Em discurso, Dilma reforça defesa de Estado forte
Aclamada ontem como pré-candidata do PT à Presidência, a ministra-chefe da Casa Civil, Dilma Rousseff, pregou o fortalecimento do Estado, mas fez questão de destacar que a preservação da estabilidade macroeconômica, com manutenção do equilíbrio fiscal, controle da inflação e câmbio flutuante, serão a base das ações de seu governo.

“Não haverá retrocesso nem aventuras”, afirmou Dilma no 4º Congresso Nacional do PT, em Brasília, que aprovou as diretrizes de seu programa de governo. Em meio a promessas de continuar os investimentos sociais iniciados no governo Luiz Inácio Lula da Silva, a ministra encontrou espaço para críticas à oposição.
"Não mudamos, como se fez no passado, as regras do jogo no meio da partida.” Com menos espontaneidade que Lula, a ministra se revelou um tanto dura ao falar e seguiu praticamente à risca o discurso escrito dias antes. Em um texto que começou com tom que deveria soar emocionado, citando os poetas Carlos Drummond de Andrade, mineiro, e Mário Quintana, gaúcho, e relembrando seu passado, ela afirmou que nunca esperou ser candidata.

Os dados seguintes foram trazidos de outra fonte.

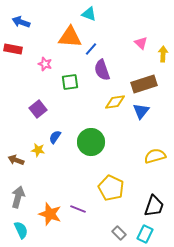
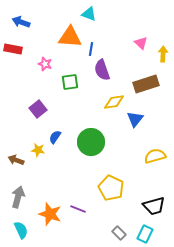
blue line: rotated 32 degrees counterclockwise
brown rectangle: moved 2 px right
yellow diamond: moved 1 px left
blue triangle: moved 6 px left, 8 px down
black trapezoid: rotated 55 degrees clockwise
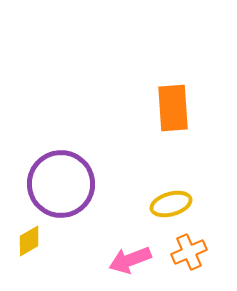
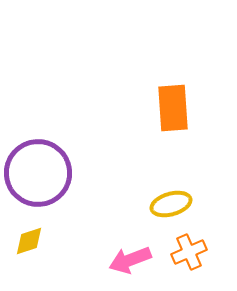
purple circle: moved 23 px left, 11 px up
yellow diamond: rotated 12 degrees clockwise
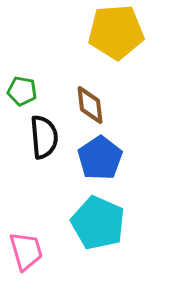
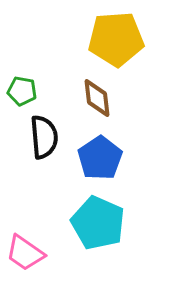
yellow pentagon: moved 7 px down
brown diamond: moved 7 px right, 7 px up
pink trapezoid: moved 1 px left, 2 px down; rotated 141 degrees clockwise
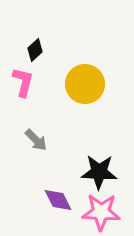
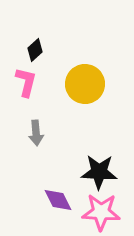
pink L-shape: moved 3 px right
gray arrow: moved 7 px up; rotated 40 degrees clockwise
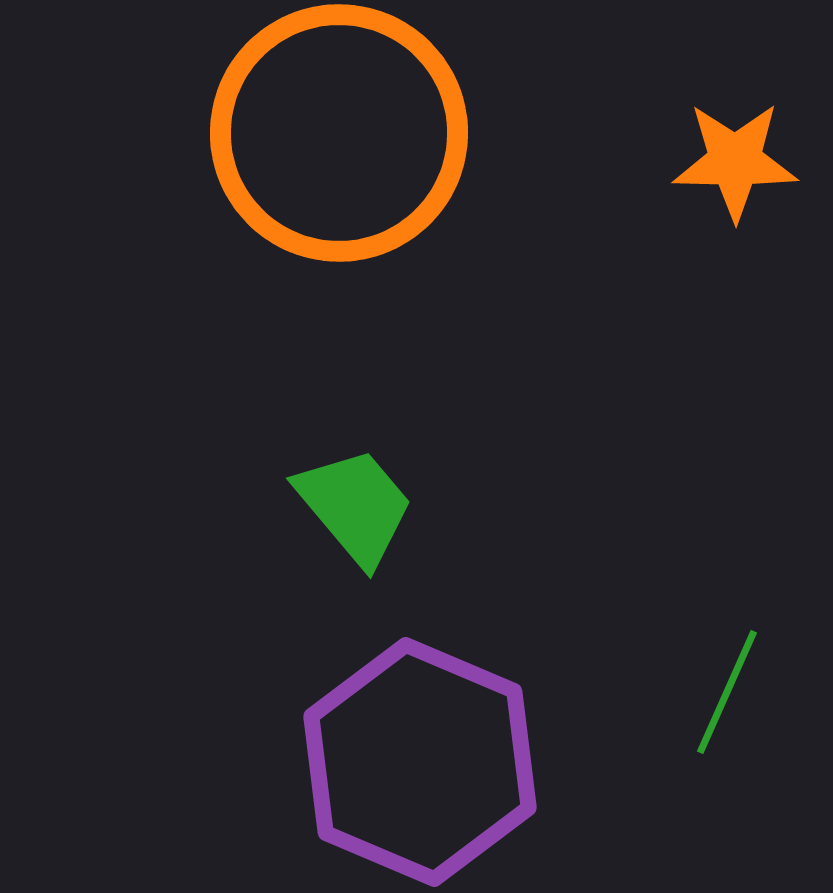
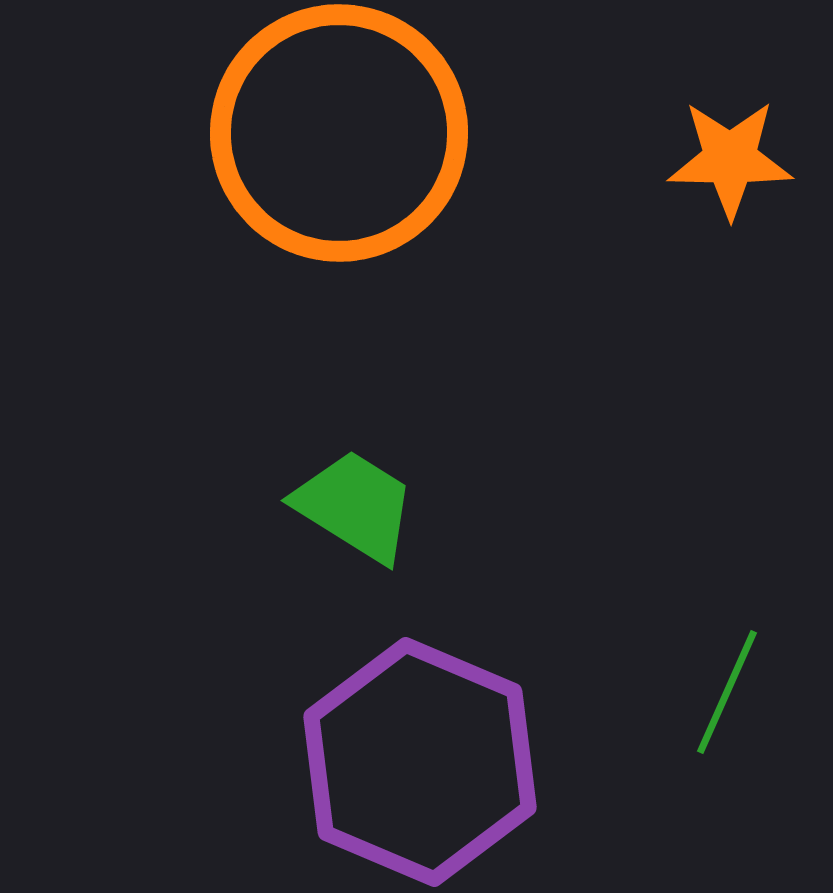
orange star: moved 5 px left, 2 px up
green trapezoid: rotated 18 degrees counterclockwise
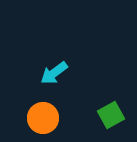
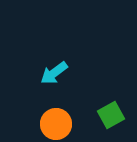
orange circle: moved 13 px right, 6 px down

“Jamais pensei que a vida viesse a me reservar tamanho desafio. Mas me sinto absolutamente preparada para enfrentá-lo, com humildade, serenidade e confiança.” Depois de elogiar e relembrar os principais programas do governo Lula, Dilma começou a enumerar suas metas.
Garantiu que tudo será feito para manter a estabilidade econômica - uma cobrança que começou a aparecer depois que as primeiras diretrizes de seu provável programa de governo mostraram uma tendência mais à esquerda. No entanto, enfatizou a determinação de “continuar valorizando o servidor público” e “reconstituindo o Estado” e rebateu as críticas de que o governo petista inchou a máquina pública.
Continuidade
Em todo o discurso, as promessas de Dilma partiram do que foi feito por Lula e como ela poderá avançar, a partir daí. Educação, pré-sal, ampliação do programa Bolsa Família, Luz para Todos foram o centro das promessas da pré-candidata.
Mais emocionado, Lula assumiu o papel de avalista incondicional da candidatura de Dilma. Disse que a ministra é alvo do preconceito, mas está pronta para superar o desafio da campanha. “Eleger a Dilma é a coisa mais importante do meu governo”, destacou.